Our sex life seems to be a lot better, about 2-3 times a week. 

That’s good. In the long term studies they’ve done, couples that are happy, that have been in relationships many years, are typically having sex at least 2 to 3 times a week. When it’s less than that, the relationship never works out. The numbers are the numbers.

My issue now is I have been trying to sext with her, because I want that same connection.

Photo by iStock.com/Sergey Dementyev

Well, you can’t force it. You have to let her come to you.

She was straight thirsty for this guy.

Yeah, because her attraction built to the point where she got thirsty. She was craving something she couldn’t have. Scarcity creates value.

I am not getting any luck in that department and not sure why.

Well, don’t try to be this other dude. The important thing is that you’re making her feel heard and understood, and then you’re actually dating her. Because if you don’t date or court your wife, somebody else will. And that’s what was starting to happen with this guy. Somebody else was starting to date his wife.

Now, I don’t know anything about the other guy because nothing is mentioned.
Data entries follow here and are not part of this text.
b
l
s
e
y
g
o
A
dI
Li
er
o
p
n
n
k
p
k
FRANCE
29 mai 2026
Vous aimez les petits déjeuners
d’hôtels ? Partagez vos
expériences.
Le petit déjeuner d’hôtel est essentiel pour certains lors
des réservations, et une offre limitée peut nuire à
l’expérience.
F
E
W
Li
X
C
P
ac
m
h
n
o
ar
It apparently was just sexting. He’s out of state. I don’t know whether that’s true or not. It could be a total lie. She could have been hooking up with who knows. So, I’m just giving them the benefit of the doubt that the dude’s out of state. She blocked the guy.

He’s making her feel heard and understood, and he’s dating and courting her. And so, what you’ve got to understand, in your particular situation – as I discussed in “7 Principles To Get An Ex Back,” and I discuss it in the book as well – is that it takes time for women to fall in love. It takes time for them to fall out of love. And if they’ve fallen out of love, it will take time for them to fall back in love.
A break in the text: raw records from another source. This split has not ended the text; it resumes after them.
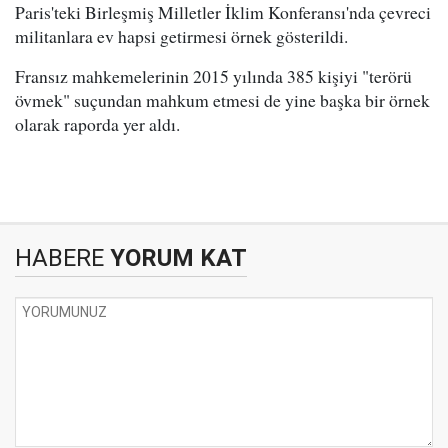
Paris'teki Birleşmiş Milletler İklim Konferansı'nda çevreci
militanlara ev hapsi getirmesi örnek gösterildi.
Fransız mahkemelerinin 2015 yılında 385 kişiyi "terörü
övmek" suçundan mahkum etmesi de yine başka bir örnek
olarak raporda yer aldı.
HABERE
YORUM KAT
She didn’t get straight thirsty for this other guy at the snap of a finger or overnight. It happened slowly over time. And therefore, her becoming more and more attracted to you is going to happen slowly over time. It’s going to take several months.
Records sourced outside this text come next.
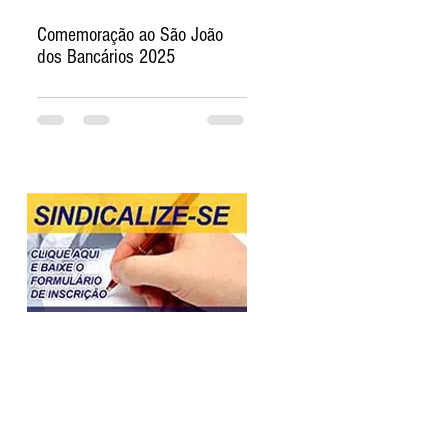
Comemoração ao São João
dos Bancários 2025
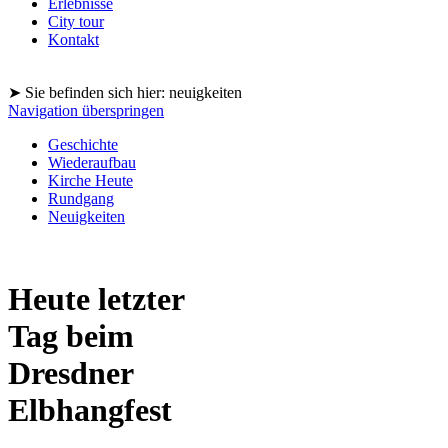
Erlebnisse
City tour
Kontakt
➤ Sie befinden sich hier: neuigkeiten
Navigation überspringen
Geschichte
Wiederaufbau
Kirche Heute
Rundgang
Neuigkeiten
Heute letzter
Tag beim
Dresdner
Elbhangfest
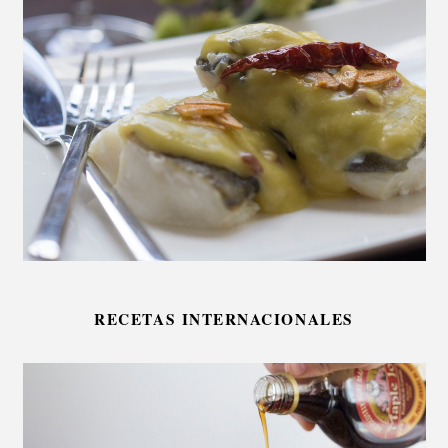
RECETAS INTERNACIONALES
I really want to be more dominant and lead the conversation to that, but she brushes it off and says if I only wanted sex then she wouldn’t have married me.

Photo by iStock.com/Studio4

What does that mean? Why is she saying that? It means she wants the connection. And this is where feeling heard and understood is the important thing. You take the time to listen to her. You take the time to open her up. Just like I talk about in the video, “How To Communicate With Women Effectively.” You must do that.

And you should be doing that with all of the women in your life. You should take the time to make your mother feel heard and understood, or your sisters, and even your female coworkers. Just take the time to listen to them. Because if they feel like you’re willing to take the time to listen to and understand them and hear them out, it makes them feel like you care.

And if women feel like you care about them, they typically will care back, and they will appreciate you more, and like you more, and be willing to do things for you. If all the girls that you work with just love you and think the world of you, they’ll do all kinds of things for you. And that’s what you want. You want the women in your life to be your allies and your cheerleaders and to look out for you.

I’m not sure her sexting the guy was fantasy, if she likes to talk like that, or wth to think. She still texts me at work about other things, but never sexually. 

It’s like, that’s okay. It doesn’t sound like it’s something you’ve ever done. It’s not the end of the world. Besides, love is playful and fun, and that’s the important thing. And that’s part of being playful and fun – as she gets opened up to you, you don’t have to worry about getting rejected. If you’re doing what’s in the book and you continue to stay committed to it, over time, she will become so attracted to you and so in love with you that, quite frankly, she’s going to want sex more than you. And that’s where you want to be as a man.

Photo by iStock.com/nd3000

If she’s craving sex with you, she’ll flirt with you, she’ll do things. She’ll come up and rub you, she’ll rub up against you. She may crawl on a bed naked when she doesn’t normally do that. She’ll do all kinds of things to get your attention, sexually. But it is a process.

Also, she hasn’t initiated sex and I’m not sure if I should just pull away my time/attention, or if that’s part of what led me to this situation in the first place. She used to initiate in the beginning of the relationship and we had makeup sex after this situation. I’m getting in it, so not sure if I’m just not giving her space to initiate.

Yeah, you can’t start smothering her because then you can be chasing her away. The problem is that she tried to get your attention in the relationship for a long period of time and you were just checked out. You weren’t paying attention, and like you said earlier in the email, you weren’t even listening to her. So, at some point, she gave up. You didn’t want her attention, some other guy did, so she gave the attention to him.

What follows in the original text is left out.